Ils intéressent beaucoup M. Marini !
Mme Florence Parly,
secrétaire d'Etat.
La suppression d'un des abattements pour 160 0000
d'entre eux est, me semble-t-il, un facteur de plus grande justice fiscale.
C'est la raison pour laquelle le Gouvernement a accepté l'amendement de
l'Assemblée nationale visant à introduire l'article 2
bis
dans le projet
de loi de finances, amendement qui est cohérent avec la volonté du Gouvernement
de privilégier les revenus du travail.
J'en viens à la question constitutionnelle que vous avez soulevée, monsieur le
rapporteur, et du risque éventuel de rupture d'égalité devant les charges
publiques qu'engendrerait l'article 2
bis
.
Je ne partage pas votre analyse, monsieur le rapporteur général, car je
considère que l'on réserve ici un traitement homogène à une catégorie homogène
à la fois de personnes et de revenus. Or le bénéfice d'un avantage fiscal peut
tout à fait être limité ou réservé à une catégorie de contribuables en fonction
de critères objectifs, et c'est bien le cas dans cet article 2
bis
.
Pour ces raisons, je demande le rejet de l'amendement n° I-6.
M. le président.
Je vais mettre aux voix l'amendement n° I-286.
M. Yves Fréville.
Je demande la parole pour explication de vote.
M. le président.
La parole est à M. Fréville.
M. Yves Fréville.
Nous voterons, bien entendu, cet amendement de la commission qui est frappé au
coin du bon sens.
Techniquement, en effet, l'article 2
bis
est parfaitement
insatisfaisant. Le contribuable doit d'abord déterminer s'il relève de la
tranche supérieure de l'impôt sur le revenu ce qui, à l'évidence, n'est
possible qu'après avoir pratiqué cet abattement de 8 000 francs ou de 16 000
francs. On va s'apercevoir alors que, selon les cas, après abattement, la
mesure s'appliquera ou ne s'appliquera plus. Il y a là quelque chose
d'insatisfaisant dans le mécanisme !
Vous trouvez, en outre, madame le secrétaire d'Etat, que cette mesure est
constitutionnellement satisfaisante, mais, puisque vous parliez tout à l'heure
de l'ensemble des Français, je pense que c'est effectivement l'ensemble des
Français qui doivent pouvoir bénéficier de cet amendement de 8 000 francs ou 16
000 francs sur les revenus de placements en actions.

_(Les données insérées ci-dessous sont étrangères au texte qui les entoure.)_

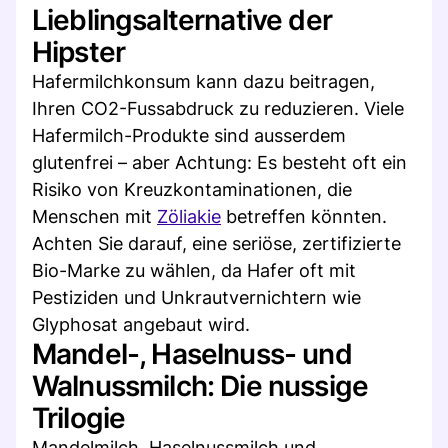
Lieblingsalternative der
Hipster
Hafermilchkonsum kann dazu beitragen,
Ihren CO2-Fussabdruck zu reduzieren. Viele
Hafermilch-Produkte sind ausserdem
glutenfrei – aber Achtung: Es besteht oft ein
Risiko von Kreuzkontaminationen, die
Menschen mit
Zöliakie
betreffen könnten.
Achten Sie darauf, eine seriöse, zertifizierte
Bio-Marke zu wählen, da Hafer oft mit
Pestiziden und Unkrautvernichtern wie
Glyphosat angebaut wird.
Mandel-, Haselnuss- und
Walnussmilch: Die nussige
Trilogie
Mandelmilch, Haselnussmilch und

Je me permettrai de faire remarquer que vous avez pris soin d'appliquer cette
mesure uniquement à ces revenus-là. Notre droit fiscal présente donc toujours
cette singularité de défavoriser les investissements à risque par rapport aux
investissements en obligations qui, eux, continuent naturellement à bénéficier
du prélèvement à 26 %. Lorsque l'Etat a la dette que nous connaissons, il ne
peut être évidemment question de rompre cette inégalité entre les actions et
les obligations ! Mais nous savons que l'Etat, si endetté, pense d'abord à ses
propres besoins en privilégiant fiscalement les obligations.
M. Bernard Murat.
Je demande la parole pour explication de vote.
M. le président.
La parole est à M. Murat.
M. Bernard Murat.
Notre collègue M. Yves Fréville a parfaitement résumé ce que j'avais
l'intention de dire. Nous voterons donc, bien sûr, cet amendement.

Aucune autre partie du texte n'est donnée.